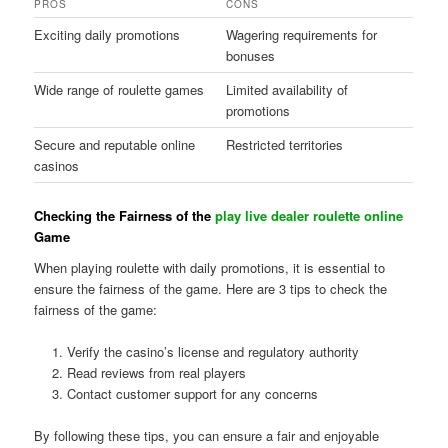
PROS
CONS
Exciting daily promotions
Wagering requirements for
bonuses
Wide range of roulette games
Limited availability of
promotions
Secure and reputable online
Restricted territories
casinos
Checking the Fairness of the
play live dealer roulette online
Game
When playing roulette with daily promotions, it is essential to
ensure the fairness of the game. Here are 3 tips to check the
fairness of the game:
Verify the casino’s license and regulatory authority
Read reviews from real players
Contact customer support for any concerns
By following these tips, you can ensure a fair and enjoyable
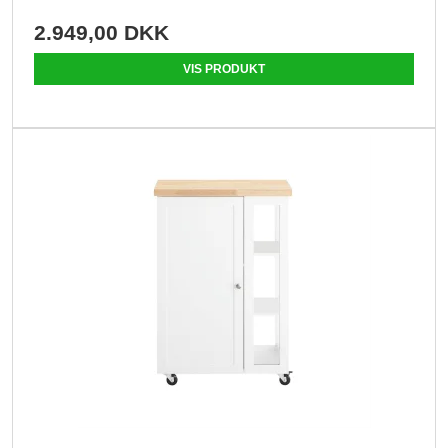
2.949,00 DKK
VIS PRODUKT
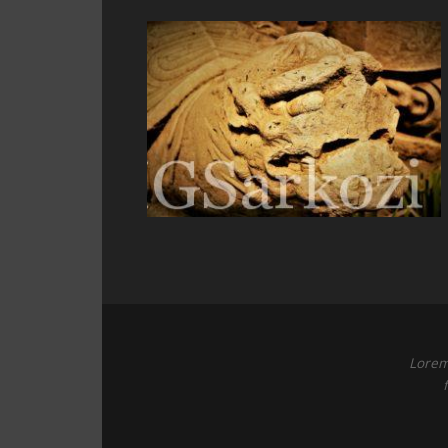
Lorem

• _About this exercise_: For every line in the material above, note whether the word "online" appears, then state the number of lines where it does and nothing else.

• _Result of the task_: 2